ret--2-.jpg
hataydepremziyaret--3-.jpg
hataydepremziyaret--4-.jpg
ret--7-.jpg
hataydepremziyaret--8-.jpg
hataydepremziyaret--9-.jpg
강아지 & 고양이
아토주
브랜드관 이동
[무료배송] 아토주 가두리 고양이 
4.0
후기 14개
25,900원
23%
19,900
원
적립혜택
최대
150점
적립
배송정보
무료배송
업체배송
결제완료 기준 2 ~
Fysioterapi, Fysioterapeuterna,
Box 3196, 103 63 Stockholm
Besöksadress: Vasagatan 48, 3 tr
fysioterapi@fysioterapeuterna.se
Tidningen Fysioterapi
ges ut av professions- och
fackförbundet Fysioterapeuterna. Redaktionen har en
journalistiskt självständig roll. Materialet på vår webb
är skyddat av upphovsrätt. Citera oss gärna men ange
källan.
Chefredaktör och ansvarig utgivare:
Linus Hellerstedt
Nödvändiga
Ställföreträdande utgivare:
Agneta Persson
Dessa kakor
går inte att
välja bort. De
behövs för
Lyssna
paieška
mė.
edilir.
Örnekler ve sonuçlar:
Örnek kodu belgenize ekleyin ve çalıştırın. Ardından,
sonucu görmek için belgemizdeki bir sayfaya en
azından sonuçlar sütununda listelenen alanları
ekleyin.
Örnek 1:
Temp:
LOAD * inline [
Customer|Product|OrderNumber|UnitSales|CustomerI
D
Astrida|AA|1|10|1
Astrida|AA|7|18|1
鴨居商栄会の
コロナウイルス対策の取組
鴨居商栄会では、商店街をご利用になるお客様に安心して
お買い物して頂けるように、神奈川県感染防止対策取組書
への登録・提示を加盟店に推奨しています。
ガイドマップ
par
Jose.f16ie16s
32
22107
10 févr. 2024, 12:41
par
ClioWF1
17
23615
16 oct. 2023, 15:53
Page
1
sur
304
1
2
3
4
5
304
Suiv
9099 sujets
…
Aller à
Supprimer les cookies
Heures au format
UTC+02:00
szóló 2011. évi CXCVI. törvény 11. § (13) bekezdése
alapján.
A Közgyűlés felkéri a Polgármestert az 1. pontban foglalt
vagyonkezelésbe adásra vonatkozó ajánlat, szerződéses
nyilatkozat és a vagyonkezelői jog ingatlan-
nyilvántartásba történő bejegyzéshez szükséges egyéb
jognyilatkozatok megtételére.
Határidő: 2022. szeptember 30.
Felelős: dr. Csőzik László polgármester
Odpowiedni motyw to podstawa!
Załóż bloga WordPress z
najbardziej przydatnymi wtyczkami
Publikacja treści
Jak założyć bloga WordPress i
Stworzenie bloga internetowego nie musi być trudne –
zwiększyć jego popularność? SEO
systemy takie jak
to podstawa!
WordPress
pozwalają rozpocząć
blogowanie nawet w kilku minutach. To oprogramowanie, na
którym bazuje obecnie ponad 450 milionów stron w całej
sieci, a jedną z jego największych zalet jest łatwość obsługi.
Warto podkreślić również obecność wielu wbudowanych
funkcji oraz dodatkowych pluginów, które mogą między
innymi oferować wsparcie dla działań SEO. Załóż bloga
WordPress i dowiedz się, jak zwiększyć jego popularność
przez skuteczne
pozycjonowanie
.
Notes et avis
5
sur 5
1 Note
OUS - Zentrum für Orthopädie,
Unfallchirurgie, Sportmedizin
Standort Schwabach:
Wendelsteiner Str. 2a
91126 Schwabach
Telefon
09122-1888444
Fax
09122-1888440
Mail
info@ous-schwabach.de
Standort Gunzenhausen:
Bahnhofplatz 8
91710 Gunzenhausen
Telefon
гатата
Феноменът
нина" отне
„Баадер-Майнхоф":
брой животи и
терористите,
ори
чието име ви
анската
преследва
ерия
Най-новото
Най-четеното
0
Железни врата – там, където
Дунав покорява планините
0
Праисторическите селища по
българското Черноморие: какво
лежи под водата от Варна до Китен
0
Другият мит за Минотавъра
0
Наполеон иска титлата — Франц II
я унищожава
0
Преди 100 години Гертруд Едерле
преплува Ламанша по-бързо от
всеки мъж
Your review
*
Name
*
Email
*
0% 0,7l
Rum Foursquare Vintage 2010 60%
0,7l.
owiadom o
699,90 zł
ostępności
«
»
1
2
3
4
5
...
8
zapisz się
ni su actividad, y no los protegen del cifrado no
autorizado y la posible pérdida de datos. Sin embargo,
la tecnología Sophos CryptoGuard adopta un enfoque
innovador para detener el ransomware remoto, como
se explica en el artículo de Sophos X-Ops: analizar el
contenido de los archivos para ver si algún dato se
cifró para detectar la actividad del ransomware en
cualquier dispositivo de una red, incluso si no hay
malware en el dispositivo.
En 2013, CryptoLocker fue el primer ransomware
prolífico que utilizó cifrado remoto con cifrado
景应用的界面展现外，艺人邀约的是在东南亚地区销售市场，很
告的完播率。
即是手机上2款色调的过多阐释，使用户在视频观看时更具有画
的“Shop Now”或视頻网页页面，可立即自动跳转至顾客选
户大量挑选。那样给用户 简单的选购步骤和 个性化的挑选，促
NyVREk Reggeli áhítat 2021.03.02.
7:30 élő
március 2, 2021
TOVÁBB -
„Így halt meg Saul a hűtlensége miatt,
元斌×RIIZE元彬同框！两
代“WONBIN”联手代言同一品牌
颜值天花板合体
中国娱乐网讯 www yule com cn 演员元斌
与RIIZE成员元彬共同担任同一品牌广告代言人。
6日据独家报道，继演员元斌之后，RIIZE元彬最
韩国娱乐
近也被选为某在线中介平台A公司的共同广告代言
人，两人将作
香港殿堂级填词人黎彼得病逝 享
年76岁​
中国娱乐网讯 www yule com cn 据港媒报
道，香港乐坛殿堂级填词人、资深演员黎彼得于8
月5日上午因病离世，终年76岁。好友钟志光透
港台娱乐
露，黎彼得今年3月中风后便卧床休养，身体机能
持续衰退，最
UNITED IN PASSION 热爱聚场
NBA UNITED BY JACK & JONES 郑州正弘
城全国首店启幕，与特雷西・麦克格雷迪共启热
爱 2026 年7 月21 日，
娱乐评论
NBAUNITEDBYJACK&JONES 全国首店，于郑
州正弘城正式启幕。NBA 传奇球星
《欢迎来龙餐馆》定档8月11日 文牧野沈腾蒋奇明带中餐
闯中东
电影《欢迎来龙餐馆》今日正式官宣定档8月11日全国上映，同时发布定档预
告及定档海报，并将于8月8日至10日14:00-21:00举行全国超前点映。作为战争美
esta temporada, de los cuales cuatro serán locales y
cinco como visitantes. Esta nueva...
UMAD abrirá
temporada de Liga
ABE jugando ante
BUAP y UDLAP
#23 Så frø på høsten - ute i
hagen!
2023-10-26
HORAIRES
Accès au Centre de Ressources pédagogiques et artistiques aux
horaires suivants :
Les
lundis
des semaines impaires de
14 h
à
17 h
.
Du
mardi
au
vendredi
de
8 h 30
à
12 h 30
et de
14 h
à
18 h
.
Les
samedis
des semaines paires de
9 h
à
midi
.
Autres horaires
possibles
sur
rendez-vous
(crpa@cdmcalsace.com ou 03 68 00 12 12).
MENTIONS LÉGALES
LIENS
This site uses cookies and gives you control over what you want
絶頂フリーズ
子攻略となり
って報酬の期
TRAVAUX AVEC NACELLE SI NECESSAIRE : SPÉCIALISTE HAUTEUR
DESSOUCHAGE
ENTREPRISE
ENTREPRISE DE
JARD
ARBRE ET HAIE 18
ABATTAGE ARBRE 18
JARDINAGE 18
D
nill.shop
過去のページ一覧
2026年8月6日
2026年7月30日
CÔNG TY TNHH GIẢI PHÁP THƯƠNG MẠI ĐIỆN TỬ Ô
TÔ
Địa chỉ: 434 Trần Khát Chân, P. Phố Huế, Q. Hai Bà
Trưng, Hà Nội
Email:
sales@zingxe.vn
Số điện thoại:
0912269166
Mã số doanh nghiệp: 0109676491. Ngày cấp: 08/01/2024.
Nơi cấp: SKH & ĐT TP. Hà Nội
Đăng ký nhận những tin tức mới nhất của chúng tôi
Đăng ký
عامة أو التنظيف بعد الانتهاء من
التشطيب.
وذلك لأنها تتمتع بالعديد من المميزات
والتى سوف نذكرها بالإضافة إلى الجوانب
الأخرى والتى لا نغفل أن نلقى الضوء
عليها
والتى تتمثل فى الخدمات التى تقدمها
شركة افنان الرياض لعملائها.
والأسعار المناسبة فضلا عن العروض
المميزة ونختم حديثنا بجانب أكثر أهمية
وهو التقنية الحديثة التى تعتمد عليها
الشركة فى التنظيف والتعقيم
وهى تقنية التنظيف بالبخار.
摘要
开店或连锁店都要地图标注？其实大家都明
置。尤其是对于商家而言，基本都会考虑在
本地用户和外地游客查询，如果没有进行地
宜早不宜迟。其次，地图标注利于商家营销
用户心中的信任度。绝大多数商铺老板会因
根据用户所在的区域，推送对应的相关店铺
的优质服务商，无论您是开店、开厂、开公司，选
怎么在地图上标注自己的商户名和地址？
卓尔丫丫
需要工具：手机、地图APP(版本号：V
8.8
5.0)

Problem to work on: Please output only the lines from the first line of the entries through the line with "jognyilatkozatok megtételére.", both included, exactly as written.

Task output:
ret--2-.jpg
hataydepremziyaret--3-.jpg
hataydepremziyaret--4-.jpg
ret--7-.jpg
hataydepremziyaret--8-.jpg
hataydepremziyaret--9-.jpg
강아지 & 고양이
아토주
브랜드관 이동
[무료배송] 아토주 가두리 고양이 
4.0
후기 14개
25,900원
23%
19,900
원
적립혜택
최대
150점
적립
배송정보
무료배송
업체배송
결제완료 기준 2 ~
Fysioterapi, Fysioterapeuterna,
Box 3196, 103 63 Stockholm
Besöksadress: Vasagatan 48, 3 tr
fysioterapi@fysioterapeuterna.se
Tidningen Fysioterapi
ges ut av professions- och
fackförbundet Fysioterapeuterna. Redaktionen har en
journalistiskt självständig roll. Materialet på vår webb
är skyddat av upphovsrätt. Citera oss gärna men ange
källan.
Chefredaktör och ansvarig utgivare:
Linus Hellerstedt
Nödvändiga
Ställföreträdande utgivare:
Agneta Persson
Dessa kakor
går inte att
välja bort. De
behövs för
Lyssna
paieška
mė.
edilir.
Örnekler ve sonuçlar:
Örnek kodu belgenize ekleyin ve çalıştırın. Ardından,
sonucu görmek için belgemizdeki bir sayfaya en
azından sonuçlar sütununda listelenen alanları
ekleyin.
Örnek 1:
Temp:
LOAD * inline [
Customer|Product|OrderNumber|UnitSales|CustomerI
D
Astrida|AA|1|10|1
Astrida|AA|7|18|1
鴨居商栄会の
コロナウイルス対策の取組
鴨居商栄会では、商店街をご利用になるお客様に安心して
お買い物して頂けるように、神奈川県感染防止対策取組書
への登録・提示を加盟店に推奨しています。
ガイドマップ
par
Jose.f16ie16s
32
22107
10 févr. 2024, 12:41
par
ClioWF1
17
23615
16 oct. 2023, 15:53
Page
1
sur
304
1
2
3
4
5
304
Suiv
9099 sujets
…
Aller à
Supprimer les cookies
Heures au format
UTC+02:00
szóló 2011. évi CXCVI. törvény 11. § (13) bekezdése
alapján.
A Közgyűlés felkéri a Polgármestert az 1. pontban foglalt
vagyonkezelésbe adásra vonatkozó ajánlat, szerződéses
nyilatkozat és a vagyonkezelői jog ingatlan-
nyilvántartásba történő bejegyzéshez szükséges egyéb
jognyilatkozatok megtételére.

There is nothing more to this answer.